In the News • Sep 1, 2021
post about 57.105 Florida Sanctions

57.105 Florida sanctions is a serious law. Heck, sanctions are serious. If you are faced with a “safe harbor” letter or notice, or a 57.105 motion, here are some things you may want to know.

57.105 Florida sanctions is one of those “micro-topics” in the law. Many know about it, but very few have the sincere experience to deal with it aggressively. Consider a specialist in this area.

Sanctions in Florida Lawsuits

  • A Florida trial judge has the inherent authority to punish, or sanction, bad conduct.
  • In Florida, there is the inequitable conduct doctrine.
  • For a trial judge to sanction someone, she needs to make very specific findings of fact in her order.
  • Notice of an evidentiary hearing is required.
  • The party who may be sanctioned or punished is entitled to notice and an opportunity to put on a defense.
  • But beyond the inequitable conduct doctrine, there is a peculiar law, or statute, which permits a Florida judge to sanction a party to a lawsuit, and the party’s lawyers, for maintaining (and refusing to withdraw) a frivolous position.
  • This may occur, for example, under Florida Statute 57.105

57.105 Florida’s Sanctions Statute

On August 25, 2021, the 3rd District Court of Appeal issued its opinion in Viera v. In Re: Liptito, LLC. The 3rd DCA is the appellate court for Miami-Dade County. This opinion dealt with sanctions in the form of attorneys fees against an attorney.

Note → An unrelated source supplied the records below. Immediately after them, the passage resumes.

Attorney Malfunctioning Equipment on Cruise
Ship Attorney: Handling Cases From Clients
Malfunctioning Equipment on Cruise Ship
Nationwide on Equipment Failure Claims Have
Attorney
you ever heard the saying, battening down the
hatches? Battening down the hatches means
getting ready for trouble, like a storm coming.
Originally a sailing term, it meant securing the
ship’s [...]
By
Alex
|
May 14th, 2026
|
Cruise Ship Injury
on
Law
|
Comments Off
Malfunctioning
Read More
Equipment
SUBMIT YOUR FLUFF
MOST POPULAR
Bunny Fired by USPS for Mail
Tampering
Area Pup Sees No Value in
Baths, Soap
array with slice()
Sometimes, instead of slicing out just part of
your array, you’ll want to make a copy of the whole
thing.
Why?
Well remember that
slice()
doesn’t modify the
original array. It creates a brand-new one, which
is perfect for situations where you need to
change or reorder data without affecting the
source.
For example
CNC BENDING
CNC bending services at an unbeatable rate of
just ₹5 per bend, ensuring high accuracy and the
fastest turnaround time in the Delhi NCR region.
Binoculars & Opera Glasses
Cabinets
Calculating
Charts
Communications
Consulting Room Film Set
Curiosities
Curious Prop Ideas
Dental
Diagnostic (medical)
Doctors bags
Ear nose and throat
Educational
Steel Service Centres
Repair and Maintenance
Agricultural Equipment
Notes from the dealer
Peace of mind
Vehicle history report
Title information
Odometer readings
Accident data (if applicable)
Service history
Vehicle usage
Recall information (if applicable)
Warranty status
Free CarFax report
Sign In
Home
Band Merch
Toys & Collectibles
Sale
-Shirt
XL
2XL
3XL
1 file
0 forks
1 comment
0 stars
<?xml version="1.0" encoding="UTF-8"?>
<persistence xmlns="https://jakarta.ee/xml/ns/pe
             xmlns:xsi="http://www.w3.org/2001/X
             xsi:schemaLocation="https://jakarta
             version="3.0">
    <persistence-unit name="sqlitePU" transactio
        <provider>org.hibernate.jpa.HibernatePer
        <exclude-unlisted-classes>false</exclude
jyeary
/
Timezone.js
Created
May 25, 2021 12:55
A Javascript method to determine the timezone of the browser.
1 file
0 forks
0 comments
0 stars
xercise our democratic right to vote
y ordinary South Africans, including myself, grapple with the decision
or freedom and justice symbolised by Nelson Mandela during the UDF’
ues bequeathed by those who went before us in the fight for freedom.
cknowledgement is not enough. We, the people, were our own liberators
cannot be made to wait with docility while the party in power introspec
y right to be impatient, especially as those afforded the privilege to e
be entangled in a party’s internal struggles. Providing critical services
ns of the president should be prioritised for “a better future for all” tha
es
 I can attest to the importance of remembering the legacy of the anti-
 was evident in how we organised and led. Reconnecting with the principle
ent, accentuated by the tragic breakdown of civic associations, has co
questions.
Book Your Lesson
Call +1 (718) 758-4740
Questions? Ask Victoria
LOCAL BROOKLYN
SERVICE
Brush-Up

57.105 is a statute that permits a party to obtain attorneys fees if the other side is doing something frivolous. Put another way, this law may be a path to get a lawsuit dismissed. That’s because the threat of being sanctioned sometimes compels a party or their counsel to look more closely at the legal position that they are taking. This law may be used to dismiss a lawsuit, claim or defense or position. If the frivolous position is NOT dismissed or withdrawn, sanctions in the form of attorneys fees may be sought.

57.105 is only supposed to be used under limited circumstances.

And, let’s face it: not every position is baseless, just because you don’t agree with it.

When Can I Use This Law?

This law provides that sanctions, in the form of attorneys fees, may be awarded, if a position, claim or defense is NOT supported by the facts or law. AND you gave them notice of this statute. AND., your desire to seek fees under 57.105. AND they do not withdraw or dismiss their frivolous or baseless position.

In other words, this law is intended to deal with frivolous positions taken by a party. And when a party continues pursuing a baseless legal matter after putting them on notice.

Prior to filing a motion for sanctions under this Florida statute, you are supposed to give notice to the other side. Appellate courts have referred to this notice as a “safe harbor” notice or letter. It demands that the other side withdraw their frivolous position, or you will seek sanctions, which are in the form of attorneys fees.

How do you get 57.105 Florida sanctions? A hearing is required. At that hearing, the judge will determine a) if a position was frivolous; b) if the statute’s requirements were complied with; c) whether the frivolous position is based on the facts, or a legal position; and d) whether the lawyer on the others side, the other party — or both– have to pay the sanctions.